··· INPUT DATA

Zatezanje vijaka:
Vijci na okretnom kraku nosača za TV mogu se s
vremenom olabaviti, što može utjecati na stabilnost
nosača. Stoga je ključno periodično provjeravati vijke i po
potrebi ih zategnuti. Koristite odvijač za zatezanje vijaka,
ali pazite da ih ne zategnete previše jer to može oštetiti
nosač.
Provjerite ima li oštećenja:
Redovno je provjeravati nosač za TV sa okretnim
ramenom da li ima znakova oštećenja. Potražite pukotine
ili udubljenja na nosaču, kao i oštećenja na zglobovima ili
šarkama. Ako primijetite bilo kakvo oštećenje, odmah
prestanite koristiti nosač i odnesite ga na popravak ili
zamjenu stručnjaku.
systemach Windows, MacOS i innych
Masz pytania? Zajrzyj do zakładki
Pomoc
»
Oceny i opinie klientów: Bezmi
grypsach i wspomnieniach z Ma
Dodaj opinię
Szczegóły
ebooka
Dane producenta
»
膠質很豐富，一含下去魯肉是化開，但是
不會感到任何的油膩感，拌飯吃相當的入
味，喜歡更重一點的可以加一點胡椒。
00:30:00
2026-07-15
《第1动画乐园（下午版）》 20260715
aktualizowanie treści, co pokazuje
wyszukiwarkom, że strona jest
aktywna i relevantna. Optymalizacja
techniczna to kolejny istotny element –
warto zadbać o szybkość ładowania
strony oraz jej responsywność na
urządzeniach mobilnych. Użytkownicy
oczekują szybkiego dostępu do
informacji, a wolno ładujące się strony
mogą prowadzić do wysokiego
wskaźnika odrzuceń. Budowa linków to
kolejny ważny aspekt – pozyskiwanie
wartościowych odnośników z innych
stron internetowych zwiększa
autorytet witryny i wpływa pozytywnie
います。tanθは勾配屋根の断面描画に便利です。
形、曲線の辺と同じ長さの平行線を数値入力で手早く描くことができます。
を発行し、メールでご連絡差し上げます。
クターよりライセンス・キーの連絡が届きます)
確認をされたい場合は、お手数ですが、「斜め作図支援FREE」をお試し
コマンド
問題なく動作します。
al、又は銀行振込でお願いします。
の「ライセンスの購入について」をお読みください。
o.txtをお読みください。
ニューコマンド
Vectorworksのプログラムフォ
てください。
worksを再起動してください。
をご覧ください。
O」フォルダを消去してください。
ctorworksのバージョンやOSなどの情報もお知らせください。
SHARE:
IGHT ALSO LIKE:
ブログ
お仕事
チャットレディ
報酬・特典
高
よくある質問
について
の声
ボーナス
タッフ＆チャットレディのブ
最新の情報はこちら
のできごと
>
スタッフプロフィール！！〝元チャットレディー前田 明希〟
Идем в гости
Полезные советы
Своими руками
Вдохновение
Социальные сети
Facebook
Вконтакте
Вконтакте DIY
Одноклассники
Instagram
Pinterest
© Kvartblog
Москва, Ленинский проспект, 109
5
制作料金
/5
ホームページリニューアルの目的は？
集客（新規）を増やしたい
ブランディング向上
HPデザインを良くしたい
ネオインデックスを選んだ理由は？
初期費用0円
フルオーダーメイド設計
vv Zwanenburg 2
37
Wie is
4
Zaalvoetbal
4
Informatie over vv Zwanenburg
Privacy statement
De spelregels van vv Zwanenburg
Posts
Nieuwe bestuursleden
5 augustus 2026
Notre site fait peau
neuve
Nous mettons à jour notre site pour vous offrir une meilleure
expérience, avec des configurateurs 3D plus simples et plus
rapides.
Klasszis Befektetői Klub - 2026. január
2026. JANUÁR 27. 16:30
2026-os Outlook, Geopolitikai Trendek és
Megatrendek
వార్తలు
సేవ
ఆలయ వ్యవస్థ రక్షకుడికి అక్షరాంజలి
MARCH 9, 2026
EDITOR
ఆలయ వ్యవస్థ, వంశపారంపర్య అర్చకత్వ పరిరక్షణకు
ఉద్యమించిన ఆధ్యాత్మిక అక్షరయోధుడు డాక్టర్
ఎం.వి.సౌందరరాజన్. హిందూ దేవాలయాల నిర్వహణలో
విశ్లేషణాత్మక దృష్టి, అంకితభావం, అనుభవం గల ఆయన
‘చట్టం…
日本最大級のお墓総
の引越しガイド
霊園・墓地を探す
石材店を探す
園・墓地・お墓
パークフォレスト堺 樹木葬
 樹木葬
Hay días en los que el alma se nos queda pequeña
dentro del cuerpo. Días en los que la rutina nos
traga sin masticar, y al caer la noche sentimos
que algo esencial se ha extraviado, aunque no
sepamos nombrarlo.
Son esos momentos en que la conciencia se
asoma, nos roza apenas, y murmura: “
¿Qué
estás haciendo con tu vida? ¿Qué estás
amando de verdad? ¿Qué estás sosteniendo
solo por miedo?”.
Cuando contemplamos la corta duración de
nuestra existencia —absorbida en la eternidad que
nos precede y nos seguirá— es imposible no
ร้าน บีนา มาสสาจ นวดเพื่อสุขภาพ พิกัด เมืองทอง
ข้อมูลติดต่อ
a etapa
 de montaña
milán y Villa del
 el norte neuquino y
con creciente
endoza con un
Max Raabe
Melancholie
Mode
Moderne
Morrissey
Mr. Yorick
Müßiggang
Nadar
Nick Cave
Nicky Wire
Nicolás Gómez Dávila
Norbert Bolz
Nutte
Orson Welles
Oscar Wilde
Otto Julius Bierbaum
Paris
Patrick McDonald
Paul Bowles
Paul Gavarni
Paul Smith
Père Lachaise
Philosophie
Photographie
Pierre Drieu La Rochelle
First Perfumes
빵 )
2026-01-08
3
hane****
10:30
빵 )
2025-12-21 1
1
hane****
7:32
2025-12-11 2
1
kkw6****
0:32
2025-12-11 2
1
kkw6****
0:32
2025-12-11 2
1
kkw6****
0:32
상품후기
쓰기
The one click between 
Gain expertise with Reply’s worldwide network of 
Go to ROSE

······

TASK DESCRIPTION:
Scan the records above for the word "estás". Show each line in which it appears.

EXERCISE ANSWER:
estás haciendo con tu vida? ¿Qué estás
amando de verdad? ¿Qué estás sosteniendo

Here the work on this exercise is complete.